*** Begin section ***

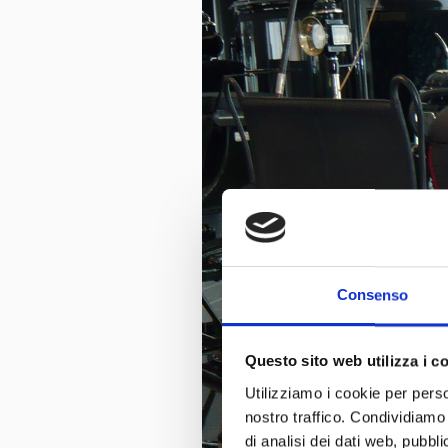
Consenso
Questo sito web utilizza i c
Utilizziamo i cookie per perso
nostro traffico. Condividiamo 
di analisi dei dati web, pubbl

*** End section ***

- **Task instructions**
Output an exact copy of the material, with the pictures removed.

- **Exercise result**
Consenso
Questo sito web utilizza i c
Utilizziamo i cookie per perso
nostro traffico. Condividiamo 
di analisi dei dati web, pubbl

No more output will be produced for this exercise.